Ainda ofegava quando os urubus, os gaviões e os carcarás avançaram pelos ares. Contudo, repentinamente um canto passarinheiro surgiu tão estridente que fez recuar todos os carnicentos. Um tem-tem, pássaro que vela a vida e a morte sertaneja, soltou o seu grito como para anunciar que a vaquinha magra já dava os seus últimos suspiros.
Preocupado em anunciar perante todos os bichos aquele instante de tristeza e despedida, o tem-tem não sabia, mas a vaquinha já havia morrido. Por enquanto afastados os carnicentos, o pássaro se aproximou um pouco mais e então aumentou o tom do seu canto fúnebre. Enquanto os sinos das igrejas dobram anunciando as mortes, assim também com o dobrar aflito daquele pássaro sertanejo.
O tem-tem procurou o lugar mais alto da catingueira mais alta e ali pousou não só para continuar anunciando a despedida como para espantar os carnicentos e esperar a chegada dos bichos. Tinha certeza que logo chegariam vacas, bois, bezerros, cavalos, jegues, cabras, pássaros, e muitos outros bichos. Contudo, o tempo foi passando e nenhum sinal daqueles amigos das caatingas.
Quando o entardecer já tomava uma cor afogueada e o sol abrasava para tostar e ir embora, então o tem-tem, lá do alto, percebeu que alguns animais se aproximavam, mas tão lentamente que até parecia que não conseguiriam chegar. Então o pássaro alçou voo para se certificar sobre o que ocorria com aqueles bichos e logo se assustou com as terríveis cenas: tal qual a vaquinha antes de morrer, os bichos igualmente esqueléticos quase não conseguiam caminhar.
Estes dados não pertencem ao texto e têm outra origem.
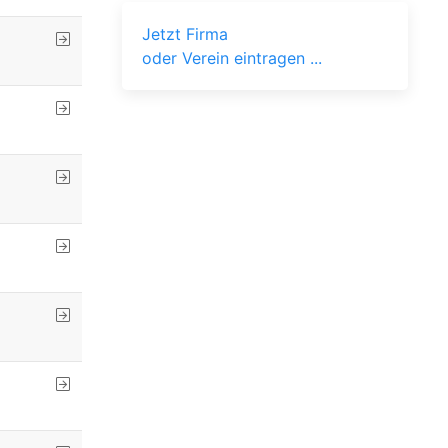
Jetzt Firma
oder Verein eintragen ...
E que indescritível tristeza daí em diante. Não demorou muito e um bezerro caiu, depois uma vaca, depois um jumento, e depois e depois... Quando as sombras da noite já avançavam pelos sertões, então dezenas de bichos jaziam mortos ao redor daquela vaquinha magra, como num velório único nas ressequidas e tristes paisagens.
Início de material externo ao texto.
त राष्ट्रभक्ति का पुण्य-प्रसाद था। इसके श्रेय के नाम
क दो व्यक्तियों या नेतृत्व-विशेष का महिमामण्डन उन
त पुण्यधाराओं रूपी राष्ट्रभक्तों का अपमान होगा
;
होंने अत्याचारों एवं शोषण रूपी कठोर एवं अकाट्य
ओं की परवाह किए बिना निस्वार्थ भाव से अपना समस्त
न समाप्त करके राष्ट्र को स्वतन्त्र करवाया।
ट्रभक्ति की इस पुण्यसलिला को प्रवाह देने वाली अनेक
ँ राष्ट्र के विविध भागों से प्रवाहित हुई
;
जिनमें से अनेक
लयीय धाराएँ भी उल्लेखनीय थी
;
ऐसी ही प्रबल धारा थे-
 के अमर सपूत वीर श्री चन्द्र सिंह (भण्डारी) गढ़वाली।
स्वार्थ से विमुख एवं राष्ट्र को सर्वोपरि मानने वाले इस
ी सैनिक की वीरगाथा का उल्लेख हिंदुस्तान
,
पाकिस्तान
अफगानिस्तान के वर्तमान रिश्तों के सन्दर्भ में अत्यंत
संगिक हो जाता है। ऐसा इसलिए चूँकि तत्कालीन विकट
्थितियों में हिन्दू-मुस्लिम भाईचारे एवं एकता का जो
Somente o tem-tem fez sentinela, somente o tem-tem velou seus irmãos vítimas dos sofrimentos, das estiagens, das secas, das desolações sertanejas. E muitos velórios e funerais acontecem assim o tempo todo. Pelos pastos sem vida, pelas terras sem grãos, então a morte chega sem piedade. Por isso tanta dor no homem sertanejo ao conviver com cemitérios ao redor, com as ossadas de suas crias.